[LISTED ENTRIES]
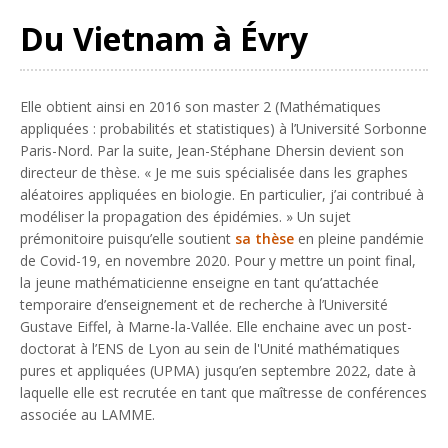
Du Vietnam à Évry
Elle obtient ainsi en 2016 son master 2 (Mathématiques
appliquées : probabilités et statistiques) à l’Université Sorbonne
Paris-Nord. Par la suite, Jean-Stéphane Dhersin devient son
directeur de thèse. «
Je me suis spécialisée dans les graphes
aléatoires appliquées en biologie. En particulier, j’ai contribué à
modéliser la propagation des épidémies.
» Un sujet
prémonitoire puisqu’elle soutient
sa thèse
en pleine pandémie
de Covid-19, en novembre 2020. Pour y mettre un point final,
la jeune mathématicienne enseigne en tant qu’attachée
temporaire d’enseignement et de recherche à l’Université
Gustave Eiffel, à Marne-la-Vallée. Elle enchaine avec un post-
doctorat à l’ENS de Lyon au sein de l'Unité mathématiques
pures et appliquées (UPMA) jusqu’en septembre 2022, date à
laquelle elle est recrutée en tant que maîtresse de conférences
associée au LAMME.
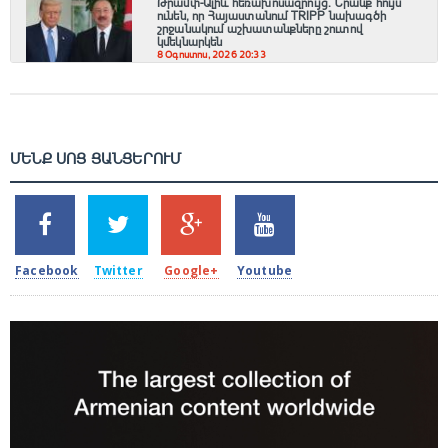
Թրամփ-Ալիև հեռախոսազրույց. Նրանք հույս
ունեն, որ Հայաստանում TRIPP նախագծի
շրջանակում աշխատանքները շուտով
կմեկնարկեն
8 Օգոստոս, 2026 20:33
ՄԵՆՔ ՍՈՑ ՑԱՆՑԵՐՈՒՄ
SHARES
TWEETS
SHARES
SHARES
2k
1.5k
203
620
Facebook
Twitter
Google+
Youtube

[WHAT NEEDS TO BE DONE] Reproduce the lines above exactly, image-free.

[WRITTEN REPLY]
Du Vietnam à Évry
Elle obtient ainsi en 2016 son master 2 (Mathématiques
appliquées : probabilités et statistiques) à l’Université Sorbonne
Paris-Nord. Par la suite, Jean-Stéphane Dhersin devient son
directeur de thèse. «
Je me suis spécialisée dans les graphes
aléatoires appliquées en biologie. En particulier, j’ai contribué à
modéliser la propagation des épidémies.
» Un sujet
prémonitoire puisqu’elle soutient
sa thèse
en pleine pandémie
de Covid-19, en novembre 2020. Pour y mettre un point final,
la jeune mathématicienne enseigne en tant qu’attachée
temporaire d’enseignement et de recherche à l’Université
Gustave Eiffel, à Marne-la-Vallée. Elle enchaine avec un post-
doctorat à l’ENS de Lyon au sein de l'Unité mathématiques
pures et appliquées (UPMA) jusqu’en septembre 2022, date à
laquelle elle est recrutée en tant que maîtresse de conférences
associée au LAMME.
Թրամփ-Ալիև հեռախոսազրույց. Նրանք հույս
ունեն, որ Հայաստանում TRIPP նախագծի
շրջանակում աշխատանքները շուտով
կմեկնարկեն
8 Օգոստոս, 2026 20:33
ՄԵՆՔ ՍՈՑ ՑԱՆՑԵՐՈՒՄ
SHARES
TWEETS
SHARES
SHARES
2k
1.5k
203
620
Facebook
Twitter
Google+
Youtube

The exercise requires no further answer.